You may have heard “cash is king,” and while that may not necessarily be true when it comes to investing, cash savings are still a very important part of a retirement savings strategy. They’re also considered safer than investments like stocks or real estate.
Simply put, cash savings are exactly what they sound like: Your hard-earned money stored in a highly liquid and accessible form. Several tools are available to store these funds, and none of them involve piggy banks or the undersides of mattresses.
- The first and most obvious ways to conserve cash are in checking and savings accounts. These services come with almost any basic bank account, and provide a safe place to keep your money while still having easy access to it. Savings accounts usually exist in three types: A basic bank account with low interest; a high-yield savings account, which usually has some limitations; and an online savings account.
- Money market accounts are similar to savings accounts but offer higher rates of interest in exchange for limited withdrawals and a larger minimum balance.
- CDs, or Certificates of Deposit, typically come with higher interest rates provided you don’t touch the money for a period of time stipulated by the bank. The end of this term is what institutions refer to as the maturity date.
How do cash savings work?
With cash savings, a bank is essentially paying you to loan out your money. Most banks are insured by the Federal Deposit Insurance Corporation (FDIC), meaning your money is guaranteed to be there, when you need it up to $250,000.

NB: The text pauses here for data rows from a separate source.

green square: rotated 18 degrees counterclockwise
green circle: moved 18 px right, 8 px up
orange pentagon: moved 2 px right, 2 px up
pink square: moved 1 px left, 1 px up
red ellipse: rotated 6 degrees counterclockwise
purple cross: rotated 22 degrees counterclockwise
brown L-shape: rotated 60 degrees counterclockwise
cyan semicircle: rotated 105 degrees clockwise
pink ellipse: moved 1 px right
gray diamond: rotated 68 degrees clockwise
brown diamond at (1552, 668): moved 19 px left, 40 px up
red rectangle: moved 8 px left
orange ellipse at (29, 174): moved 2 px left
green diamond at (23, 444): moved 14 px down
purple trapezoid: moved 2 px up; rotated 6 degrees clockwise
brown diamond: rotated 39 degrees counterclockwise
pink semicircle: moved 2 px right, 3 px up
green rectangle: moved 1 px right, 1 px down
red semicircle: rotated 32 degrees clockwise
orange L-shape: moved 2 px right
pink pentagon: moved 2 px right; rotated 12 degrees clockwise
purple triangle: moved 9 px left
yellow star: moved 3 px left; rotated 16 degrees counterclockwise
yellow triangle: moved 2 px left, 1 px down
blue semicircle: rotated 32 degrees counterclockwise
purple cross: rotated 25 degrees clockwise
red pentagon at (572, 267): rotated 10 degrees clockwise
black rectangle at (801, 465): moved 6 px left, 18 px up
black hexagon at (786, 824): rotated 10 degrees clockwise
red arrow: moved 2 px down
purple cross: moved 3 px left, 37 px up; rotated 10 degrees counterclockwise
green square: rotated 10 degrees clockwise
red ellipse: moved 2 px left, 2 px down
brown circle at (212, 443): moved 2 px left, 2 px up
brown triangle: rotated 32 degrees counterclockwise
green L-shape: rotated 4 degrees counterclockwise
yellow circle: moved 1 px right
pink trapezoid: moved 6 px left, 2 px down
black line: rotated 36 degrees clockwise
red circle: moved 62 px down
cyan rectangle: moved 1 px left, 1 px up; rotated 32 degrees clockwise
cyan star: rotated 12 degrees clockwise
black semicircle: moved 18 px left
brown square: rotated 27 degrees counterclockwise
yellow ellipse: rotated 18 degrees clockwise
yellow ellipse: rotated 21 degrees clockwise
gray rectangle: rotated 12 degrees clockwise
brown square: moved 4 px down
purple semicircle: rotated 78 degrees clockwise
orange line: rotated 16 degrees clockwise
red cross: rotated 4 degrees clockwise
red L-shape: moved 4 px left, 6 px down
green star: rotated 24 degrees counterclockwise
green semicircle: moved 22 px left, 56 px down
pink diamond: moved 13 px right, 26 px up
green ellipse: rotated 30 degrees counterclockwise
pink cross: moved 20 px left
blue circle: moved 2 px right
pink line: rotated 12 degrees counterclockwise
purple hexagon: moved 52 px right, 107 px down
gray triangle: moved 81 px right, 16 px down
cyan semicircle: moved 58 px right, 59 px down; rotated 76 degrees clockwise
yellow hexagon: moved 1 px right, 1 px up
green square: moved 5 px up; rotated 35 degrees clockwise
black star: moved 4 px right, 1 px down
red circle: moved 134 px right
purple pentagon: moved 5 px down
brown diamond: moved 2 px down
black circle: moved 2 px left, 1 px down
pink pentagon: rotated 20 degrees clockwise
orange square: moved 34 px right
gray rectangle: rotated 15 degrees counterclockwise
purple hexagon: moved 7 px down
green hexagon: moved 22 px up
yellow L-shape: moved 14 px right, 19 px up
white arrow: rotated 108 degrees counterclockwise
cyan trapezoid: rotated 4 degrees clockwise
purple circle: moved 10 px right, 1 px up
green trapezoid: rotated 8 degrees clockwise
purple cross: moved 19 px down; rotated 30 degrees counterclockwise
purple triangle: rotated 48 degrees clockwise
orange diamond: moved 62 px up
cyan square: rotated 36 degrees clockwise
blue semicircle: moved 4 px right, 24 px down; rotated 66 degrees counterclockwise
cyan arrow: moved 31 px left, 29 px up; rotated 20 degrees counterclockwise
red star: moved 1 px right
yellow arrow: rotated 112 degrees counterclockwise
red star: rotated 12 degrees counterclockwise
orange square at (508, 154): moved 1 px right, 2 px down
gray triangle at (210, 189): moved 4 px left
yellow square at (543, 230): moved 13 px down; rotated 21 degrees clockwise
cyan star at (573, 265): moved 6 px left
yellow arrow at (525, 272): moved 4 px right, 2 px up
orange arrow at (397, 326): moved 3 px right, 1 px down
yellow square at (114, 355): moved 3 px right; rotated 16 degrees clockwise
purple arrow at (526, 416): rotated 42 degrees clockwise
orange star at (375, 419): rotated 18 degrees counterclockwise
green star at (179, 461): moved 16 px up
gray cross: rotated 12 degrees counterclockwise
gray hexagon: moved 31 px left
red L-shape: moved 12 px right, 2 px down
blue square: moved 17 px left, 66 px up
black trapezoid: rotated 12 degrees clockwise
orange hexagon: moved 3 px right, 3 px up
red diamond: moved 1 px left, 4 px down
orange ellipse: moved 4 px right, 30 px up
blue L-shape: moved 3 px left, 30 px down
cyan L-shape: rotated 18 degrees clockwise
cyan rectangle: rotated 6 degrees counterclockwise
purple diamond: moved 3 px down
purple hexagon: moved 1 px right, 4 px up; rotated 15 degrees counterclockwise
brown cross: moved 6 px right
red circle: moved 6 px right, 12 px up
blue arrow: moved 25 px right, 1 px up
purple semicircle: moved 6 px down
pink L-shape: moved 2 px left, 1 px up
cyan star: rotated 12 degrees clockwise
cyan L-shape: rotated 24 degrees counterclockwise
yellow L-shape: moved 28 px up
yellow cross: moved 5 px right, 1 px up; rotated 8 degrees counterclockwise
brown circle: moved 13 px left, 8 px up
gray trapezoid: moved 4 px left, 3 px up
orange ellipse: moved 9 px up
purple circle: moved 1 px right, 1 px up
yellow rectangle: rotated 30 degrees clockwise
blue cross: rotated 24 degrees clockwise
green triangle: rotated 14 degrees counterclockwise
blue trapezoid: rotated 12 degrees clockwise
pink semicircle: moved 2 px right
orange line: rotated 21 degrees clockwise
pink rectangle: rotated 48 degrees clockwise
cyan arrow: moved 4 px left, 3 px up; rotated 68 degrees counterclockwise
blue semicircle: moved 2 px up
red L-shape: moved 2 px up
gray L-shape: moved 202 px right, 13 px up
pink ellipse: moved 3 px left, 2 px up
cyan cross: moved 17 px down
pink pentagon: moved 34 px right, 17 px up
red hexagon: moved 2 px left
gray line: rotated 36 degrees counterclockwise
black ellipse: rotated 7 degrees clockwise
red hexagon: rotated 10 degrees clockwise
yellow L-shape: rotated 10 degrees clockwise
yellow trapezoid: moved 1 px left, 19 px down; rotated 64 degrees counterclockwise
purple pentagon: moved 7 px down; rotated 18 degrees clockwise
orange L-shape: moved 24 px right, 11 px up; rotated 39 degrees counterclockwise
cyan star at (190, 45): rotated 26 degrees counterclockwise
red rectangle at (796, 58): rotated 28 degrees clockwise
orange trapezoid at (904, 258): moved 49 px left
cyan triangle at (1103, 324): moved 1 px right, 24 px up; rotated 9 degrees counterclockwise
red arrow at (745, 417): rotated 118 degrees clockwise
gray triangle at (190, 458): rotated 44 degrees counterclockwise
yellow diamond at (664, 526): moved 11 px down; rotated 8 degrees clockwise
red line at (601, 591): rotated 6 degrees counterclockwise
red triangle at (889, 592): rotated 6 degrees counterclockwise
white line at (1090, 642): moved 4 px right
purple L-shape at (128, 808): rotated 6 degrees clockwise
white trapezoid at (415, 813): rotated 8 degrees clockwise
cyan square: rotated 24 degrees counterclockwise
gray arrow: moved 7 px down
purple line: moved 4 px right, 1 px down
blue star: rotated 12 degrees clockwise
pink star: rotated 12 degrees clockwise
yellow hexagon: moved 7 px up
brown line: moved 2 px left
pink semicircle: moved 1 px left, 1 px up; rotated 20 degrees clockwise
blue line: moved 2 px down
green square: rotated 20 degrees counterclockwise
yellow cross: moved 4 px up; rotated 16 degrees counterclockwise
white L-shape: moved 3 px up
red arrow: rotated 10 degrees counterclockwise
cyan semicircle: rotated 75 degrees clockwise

Benefits and risks of cash savings
Savings accounts are generally superior to checking accounts in that they offer slightly higher interest rates or APYs (annual percentage yields). Some checking accounts do occasionally provide a small interest rate or cash-back incentives for using debit cards at certain vendors.
However, the disadvantage of savings is that they don’t offer the convenience of frequent withdrawals that checking accounts do. Also, when interest rates are low, those benefits can be offset by annual inflation increases.
Money market accounts offer higher, competitive interest rates and typically require an opening balance of at least $1,000. Banks can charge a fee (typically around $5) if you don’t maintain that minimum. They can also limit your number of withdrawals and levy a fee (around $5-$10) for each one you make in excess of the monthly maximum (usually six).
Cash savings considerations
Because they’re insured, cash savings are a safe and foolproof way to keep money on hand for short-term everyday expenses. The Federal Open Market Committee, a 12-member national banking group, sets interest rates, so it’s smart to keep an eye on their announcements to know when to get the best rate for your deposit. Banks are competitive, so shop around for the highest rates you can find.